Give all of the listing again word for word, with images excluded.

Material provided below:

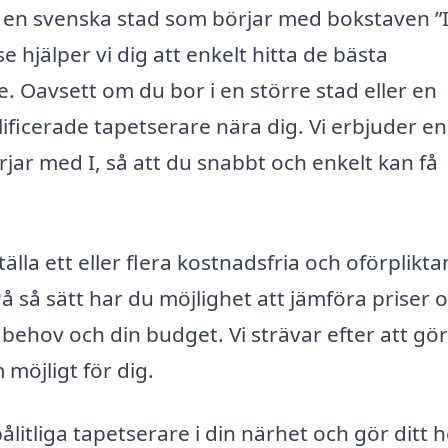
 i en svenska stad som börjar med bokstaven ”I
 hjälper vi dig att enkelt hitta de bästa
e. Oavsett om du bor i en större stad eller en
lificerade tapetserare nära dig. Vi erbjuder en
jar med I, så att du snabbt och enkelt kan få
lla ett eller flera kostnadsfria och oförplikt
På så sätt har du möjlighet att jämföra priser 
 behov och din budget. Vi strävar efter att gö
möjligt för dig.
ålitliga tapetserare i din närhet och gör ditt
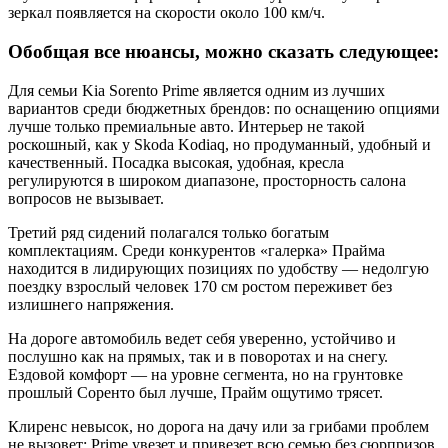
зеркал появляется на скорости около 100 км/ч.
Обобщая все нюансы, можно сказать следующее:
Для семьи Kia Sorento Prime является одним из лучших
вариантов среди бюджетных брендов: по оснащению опциями
лучше только премиальные авто. Интерьер не такой
роскошный, как у Skoda Kodiaq, но продуманный, удобный и
качественный. Посадка высокая, удобная, кресла
регулируются в широком диапазоне, просторность салона
вопросов не вызывает.
Третий ряд сидений полагался только богатым
комплектациям. Среди конкурентов «галерка» Прайма
находится в лидирующих позициях по удобству — недолгую
поездку взрослый человек 170 см ростом переживет без
излишнего напряжения.
На дороге автомобиль ведет себя уверенно, устойчиво и
послушно как на прямых, так и в поворотах и на снегу.
Ездовой комфорт — на уровне сегмента, но на грунтовке
прошлый Соренто был лучше, Прайм ощутимо трясет.
Клиренс невысок, но дорога на дачу или за грибами проблем
не вызовет: Prime увезет и привезет всю семью без сюрпризов.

End of Material provided.

• Exercise result:
 i en svenska stad som börjar med bokstaven ”I
 hjälper vi dig att enkelt hitta de bästa
e. Oavsett om du bor i en större stad eller en
lificerade tapetserare nära dig. Vi erbjuder en
jar med I, så att du snabbt och enkelt kan få
lla ett eller flera kostnadsfria och oförplikt
På så sätt har du möjlighet att jämföra priser 
 behov och din budget. Vi strävar efter att gö
möjligt för dig.
ålitliga tapetserare i din närhet och gör ditt
зеркал появляется на скорости около 100 км/ч.
Обобщая все нюансы, можно сказать следующее:
Для семьи Kia Sorento Prime является одним из лучших
вариантов среди бюджетных брендов: по оснащению опциями
лучше только премиальные авто. Интерьер не такой
роскошный, как у Skoda Kodiaq, но продуманный, удобный и
качественный. Посадка высокая, удобная, кресла
регулируются в широком диапазоне, просторность салона
вопросов не вызывает.
Третий ряд сидений полагался только богатым
комплектациям. Среди конкурентов «галерка» Прайма
находится в лидирующих позициях по удобству — недолгую
поездку взрослый человек 170 см ростом переживет без
излишнего напряжения.
На дороге автомобиль ведет себя уверенно, устойчиво и
послушно как на прямых, так и в поворотах и на снегу.
Ездовой комфорт — на уровне сегмента, но на грунтовке
прошлый Соренто был лучше, Прайм ощутимо трясет.
Клиренс невысок, но дорога на дачу или за грибами проблем
не вызовет: Prime увезет и привезет всю семью без сюрпризов.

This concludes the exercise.